'Ruthless preemption' now live for FirstNet opt-in states
Connecting state and local government leaders
Non-emergency communications will be "shifted to another line" to make room for voice and data traffic from police, firefighters and other emergency personnel.
During an emergency, people pick up their phones and start making calls. The resulting congestion has been problematic for first responders trying to use commercial cellular networks to respond to these same emergencies.
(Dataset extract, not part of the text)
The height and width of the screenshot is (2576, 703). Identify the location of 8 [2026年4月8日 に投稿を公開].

On Dec. 12, FirstNet and AT&T announced that the wireless broadband public safety network's "ruthless preemption” feature has launched and is now available to any state that has subscribed to the network.
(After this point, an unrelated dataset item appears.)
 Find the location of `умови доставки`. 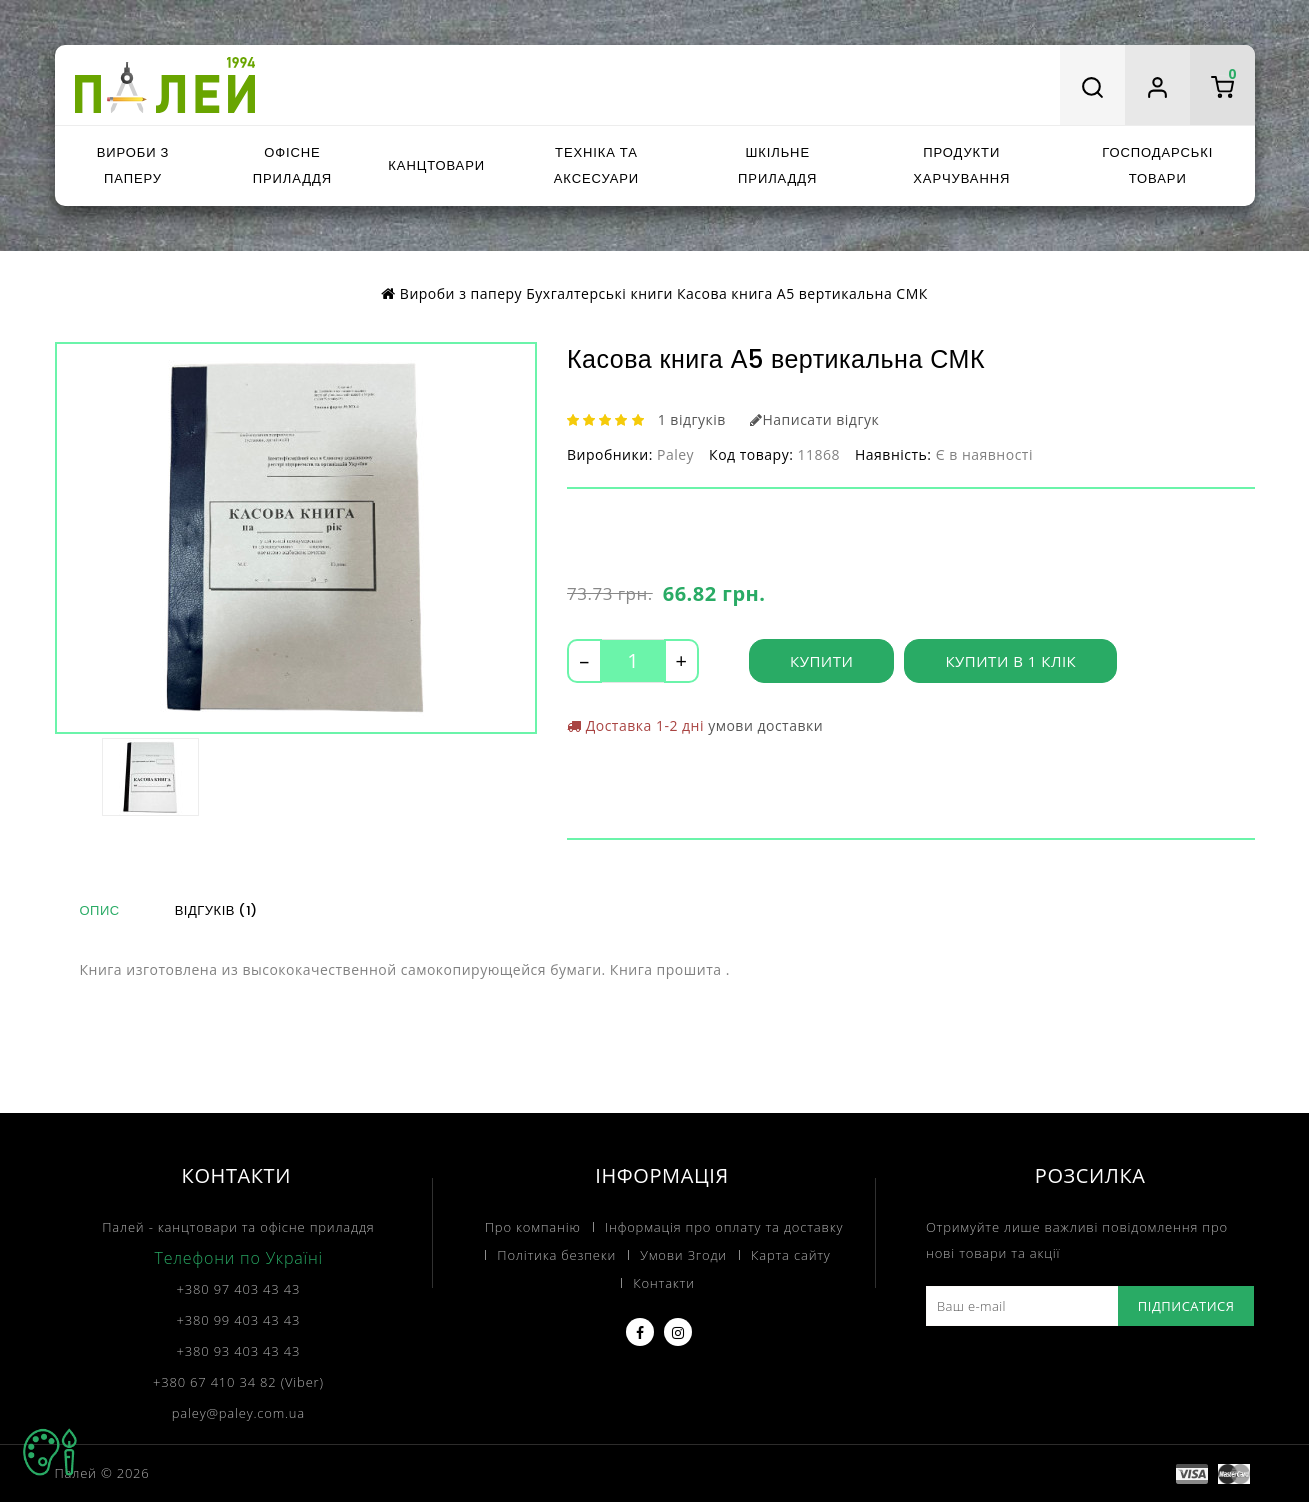 умови доставки is located at coordinates (765, 725).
Ruthless preemption means non-emergency communications will be “shifted to another line” to make room for voice and data traffic from police, firefighters and other emergency personnel.
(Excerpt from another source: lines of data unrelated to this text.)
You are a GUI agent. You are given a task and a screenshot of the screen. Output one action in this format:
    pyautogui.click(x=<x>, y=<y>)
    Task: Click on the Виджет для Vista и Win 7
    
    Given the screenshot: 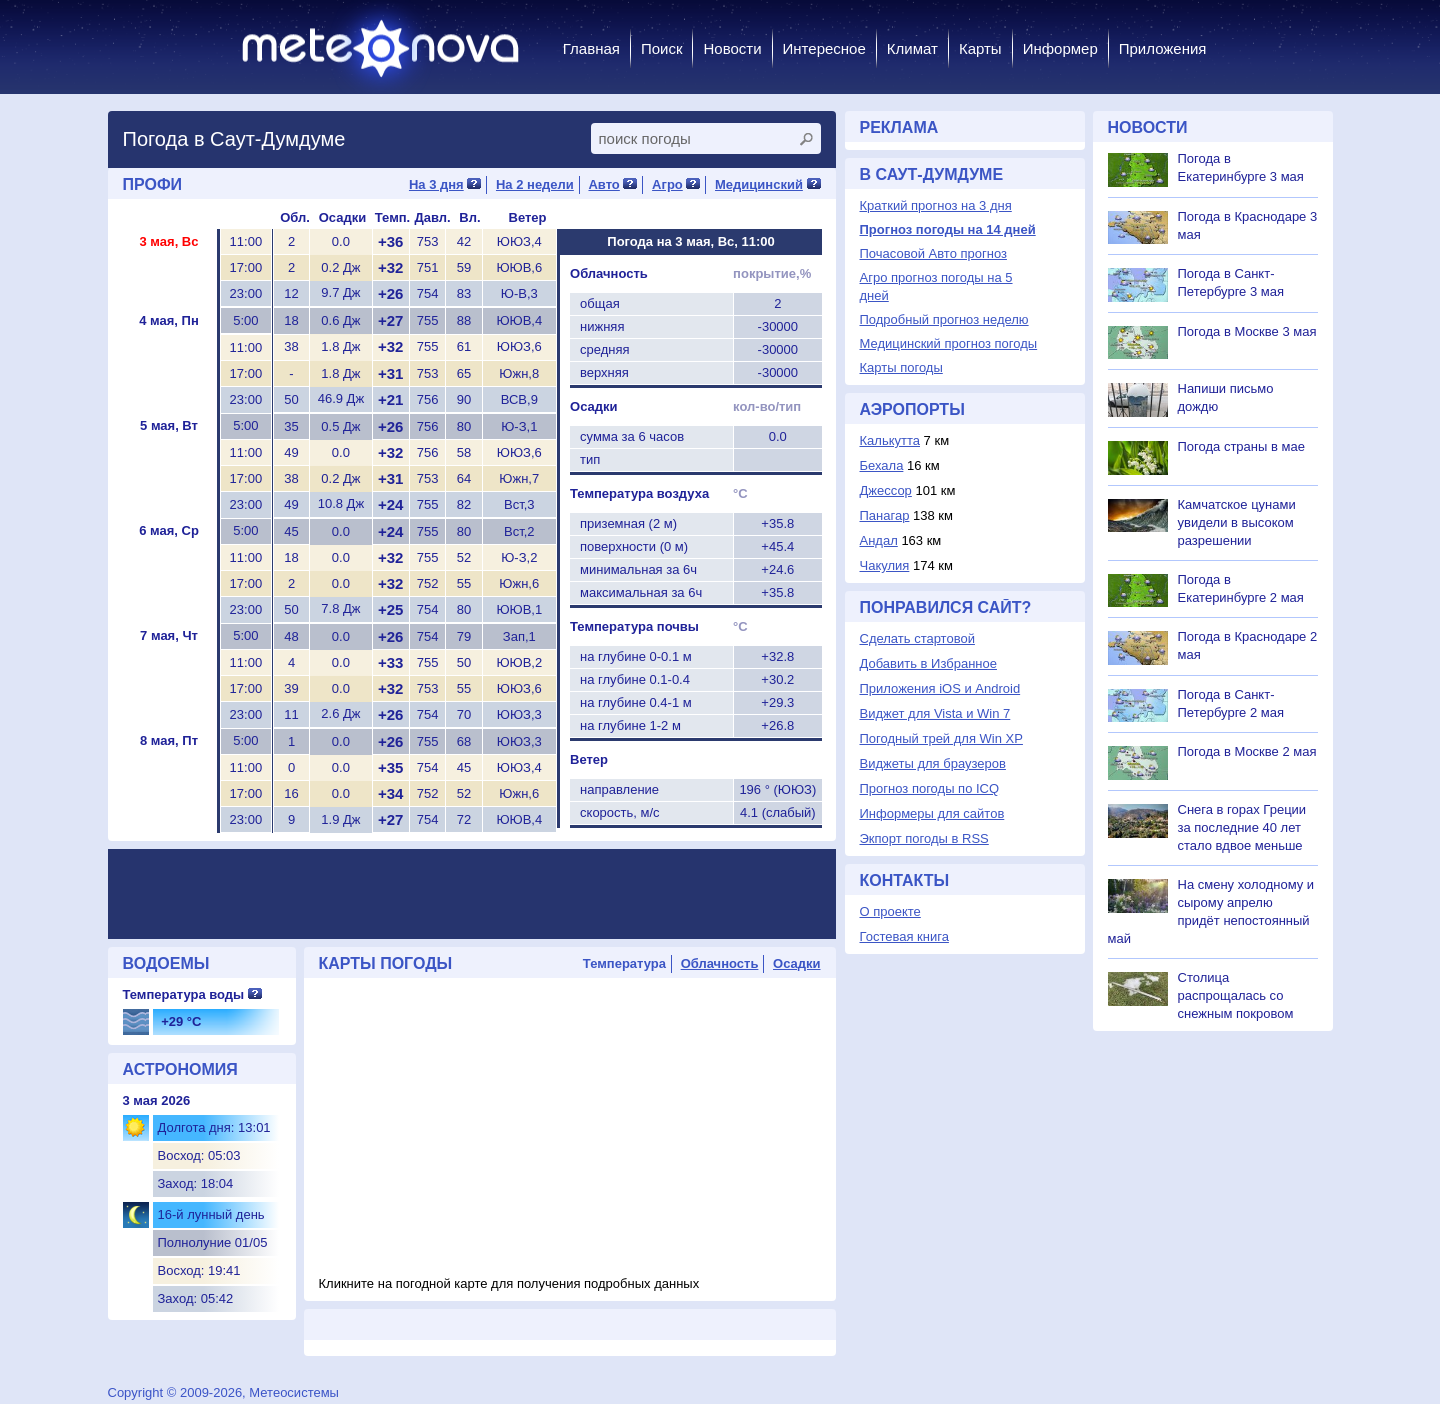 What is the action you would take?
    pyautogui.click(x=935, y=713)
Chris Sambar, the senior vice president of AT&T FirstNet, said first responders have been asking for preemption.
“During the collaborative conversations that shaped our FirstNet plan, preemption continually topped the list of mission-critical tools first responders wanted to see first on the network,” Sambar said.
When Virginia's Secretary of Public Safety and Homeland Security Brian J. Moran testified before Congress last month about the state’s decisions to join FirstNet, he told legislators access to this kind of feature was a determining factor.
“The decision to opt-in was based on the desire to ensure as quickly as possible that public safety is able to leverage the benefits of priority and preemption service,” Moran testified.
FirstNet said in its statement announcing the preemption service that any state that opts-out of the FirstNet plan “will not be able to offer its first responders access to a similar capability until its alternative plan is approved and Band 14 is deployed, which will likely take years.”
Verizon, however, plans to offer a preemption feature on its own network for first responders that it announced in August. The company's plan targets individual public safety agencies and doesn’t rely on a state’s FirstNet decision, according to reporting by FCW, GCN's sibling site.
A Verizon spokesperson told FCW in August that preemption would be available by the end of 2017, with the dedicated network core expected by 2018. Verizon still intends to meet that deadline, a company spokesman told Urgent Communications.